La valoración de la obra de Jorge Luis Borges no pasa aquí por la adulación o la perplejidad, sino que es transversal a un curioso análisis comparativo, donde imaginarios puntuales de autores, permanentemente rumiados por este, nos ilustran a instancias de la comprensiva lectura del autor de este volumen y sus consideraciones, para orientar la lectura de sus conversaciones con el genio, que es la verdadera sustancia que nos ocupa. 

Héctor Álvarez Castillo profundiza la visión prismática que decodifica a Borges en su faceta ideológica. Como simplificación siempre se ha dicho que fue antiperonista, es sabido que el motivo disparador de esta posición en contra de Perón y su doctrina fueron los días de encarcelamiento sufridos por su madre Leonor Acevedo y su hermana Norah, por participar de una protesta para impedir la ­modificación del Himno Nacional; me permito aquí aportar la noción de adversario en contra de la de enemigo: Estela, la hija de Fanny, quien estuvo treinta y nueve años al servicio de la familia, me refirió en su visita a Casa ­Borges —única casa-museo en el mundo, que perteneció a la familia ­Borges-Acevedo entre 1944 y 1953—, durante el período de mi gestión al frente del espacio, que hacia fines de junio de 1974 hallaron al autor de Nueva refutación del tiempo rezando en un rincón y que cuando se lo interrogó sobre el porqué de sus rezos, dijo: «Rezo por Perón. ¿No sabe que se está muriendo?».

El tema de Borges y sus antepasados se resuelve aquí con tres renglones magistrales en el punto número 50, síntesis celebrada a instancias de la lógica y del profundo estudio de la vida de nuestro autor, todas las disquisiciones posibles relativas a la obra borgeana están presentes en estas páginas como si el escritor de este breve volumen quisiera aclarar todo y hacerlo de manera concisa, esta cualidad le otorga al texto una cuota de interesante modernidad; inmersos en una realidad enunciada en emoticones (horrible palabra), donde es esencial «tweetear quotes» que a nadie interesan, portadoras de un mensaje tan superfluo como breve, agradecerá el lector la precisión aquí alcanzada. Diré, además, que quizás lo único que necesita prólogo son los sesenta y cuatro puntos iniciales.

 

Al adentrarse el lector en el capítulo «Solo memoria», participará de la fascinación de la intimidad con el genio, y lo referido se tornará entrañable. En las antípodas de los escrutadores del hoy y del ayer, a Héctor le interesa la esencia. Recuerdo un miserable programa de TV de mediados de los años ochenta donde se presentó Marta Lynch haciendo gala de ser portadora de polémicas revelaciones, siendo detestables todas sus apreciaciones, y sin saber que la cercana muerte del autor de Historia universal de la infamia tornaría aún más patéticas sus desafortunadas declaraciones. Adentrarse maliciosamente en la intimidad de Borges ­exhibe en primer plano las miserias de sus detractores, antes que opacar su nombre.

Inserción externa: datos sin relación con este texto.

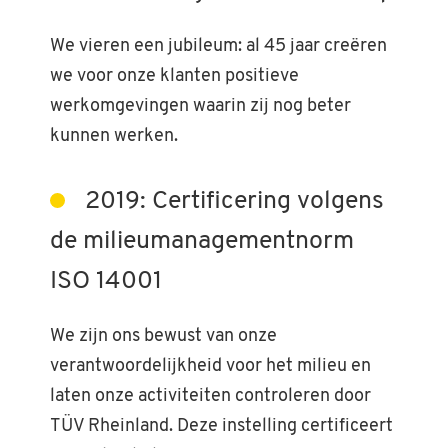
We vieren een jubileum: al 45 jaar creëren
we voor onze klanten positieve
werkomgevingen waarin zij nog beter
kunnen werken.
2019: Certificering volgens
de milieumanagementnorm
ISO 14001
We zijn ons bewust van onze
verantwoordelijkheid voor het milieu en
laten onze activiteiten controleren door
TÜV Rheinland. Deze instelling certificeert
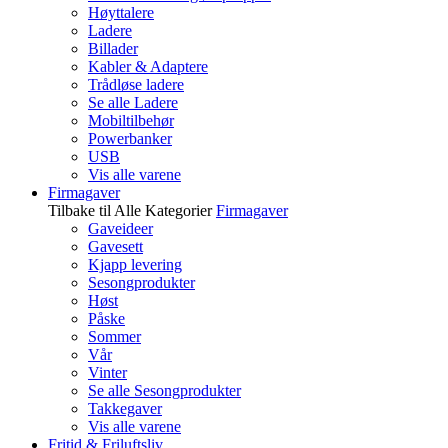
Høyttalere
Ladere
Billader
Kabler & Adaptere
Trådløse ladere
Se alle Ladere
Mobiltilbehør
Powerbanker
USB
Vis alle varene
Firmagaver
Tilbake til Alle Kategorier
Firmagaver
Gaveideer
Gavesett
Kjapp levering
Sesongprodukter
Høst
Påske
Sommer
Vår
Vinter
Se alle Sesongprodukter
Takkegaver
Vis alle varene
Fritid & Friluftsliv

En este compendio de recuerdos el lector acompañará a Álvarez Castillo al cuarto de Borges, almorzará con él y recorrerá las inmediaciones de Maipú 994, con la morosidad que el transeúnte adulador ocasiona, antes que la lentitud del no vidente.

Notable también la sagacidad de relacionar hechos y ­acciones de Borges. Héctor vincula los sucesos inmediatos a sus conversaciones grabadas en casete con las últimas publicaciones del Premio Cervantes.

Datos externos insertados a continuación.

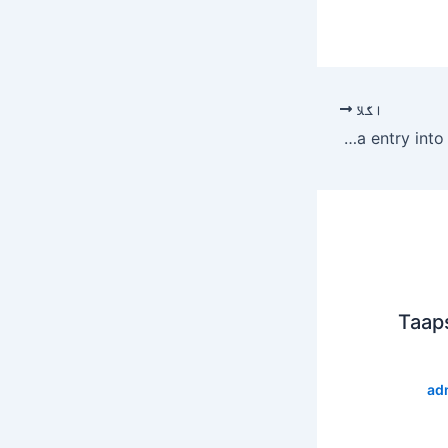
اگلا
Bigg Boss 13 Shehnaz Gill and Himanshi Khurana Fight reason and why Shehnaz cried seeing Himanshi Khurana entry into the Bigg Boss house
Taap
ad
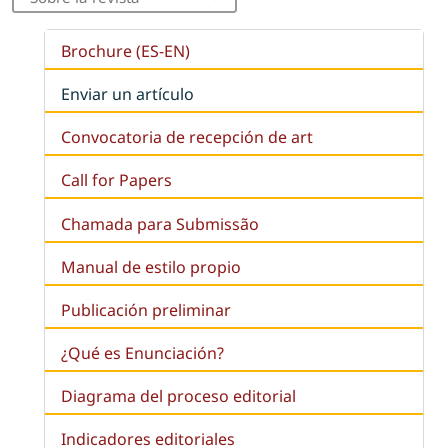
Brochure (ES-EN)
Enviar un artículo
Convocatoria de recepción de art
Call for Papers
Chamada para Submissão
Manual de estilo propio
Publicación preliminar
¿Qué es
Enunciación
?
Diagrama del proceso editorial
Indicadores editoriales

El Borges de «Solo memoria» se me representa como el más reconocible, el que tuve frente a frente allá por 1983 en la explanada del Centro Cultural San Martín, acompañado por María Kodama, ese al que no me atreví a dirigirme; un anciano aún curioso de historias orilleras, el indagador ávido que me refirieron en sucesivas anécdotas vecinos añosos de Plaza Brown 301, ese que paraba la oreja tanto en el mencionado bar El Caú, como en la peluquería de Faustino Cammarota, personaje adroguense que la imaginación de Borges trocaría en eje central del relato «Seis problemas para don Isidro Parodi», coescrito con Adolfo Bioy Casares y publicado bajo el pseudónimo H. Bustos Domecq. La sobrina del peluquero me contó en su visita a la casa museo que me tocó el honor de inaugurar, de lo habitual de la presencia del autor de Elogio de la sombra, aun sin necesidad alguna de corte de pelo, solo para involucrarse en las conversaciones de su tío y los ocasionales clientes, allí recababa datos antiguos, que iban a parar a ese imaginario borgeano que situaba relatos en el siglo XIX, datos presentes también en el cuento “El Sur” (Ficciones, 1944), donde hay una referencia poética a su casa de vacaciones, cuento mencionado como su favorito. Allí leemos:

 

A costa de algunas privaciones, Dahlmann había logrado salvar el casco de una estancia en el Sur, que fue de los Flores: una de las costumbres de su memoria era la imagen de los eucaliptos balsámicos y de la larga casa rosada que alguna vez fue carmesí. Las tareas y acaso la indolencia lo retenían en la ciudad. Verano tras verano se contentaba con la idea abstracta de posesión y con la certidumbre de que su casa estaba esperándolo, en un sitio preciso de la llanura…

 

 O la invocación final del poema «1964» que dice: «Solo que me queda el goce de estar triste, / esa vana costumbre que me inclina / al Sur, a cierta puerta, a cierta esquina».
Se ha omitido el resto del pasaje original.